* [WHAT IS NEEDED] From the entries below, gather every line containing the string "można".

* [Dataset items]
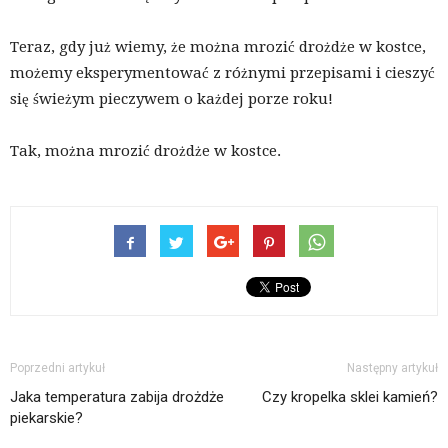
Teraz, gdy już wiemy, że można mrozić drożdże w kostce,
możemy eksperymentować z różnymi przepisami i cieszyć
się świeżym pieczywem o każdej porze roku!
Tak, można mrozić drożdże w kostce.
Poprzedni artykuł
Następny artykuł
Jaka temperatura zabija drożdże
Czy kropelka sklei kamień?
piekarskie?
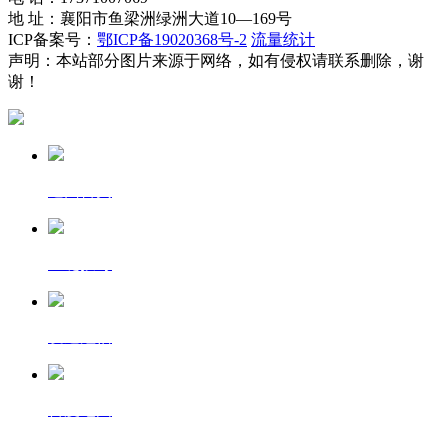
地 址：襄阳市鱼梁洲绿洲大道10—169号
ICP备案号：
鄂ICP备19020368号-2
流量统计
声明：本站部分图片来源于网络，如有侵权请联系删除，谢
谢！
返回首页
一键拨号
发送短信
百度地图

* [ANSWER AREA]
Teraz, gdy już wiemy, że można mrozić drożdże w kostce,
Tak, można mrozić drożdże w kostce.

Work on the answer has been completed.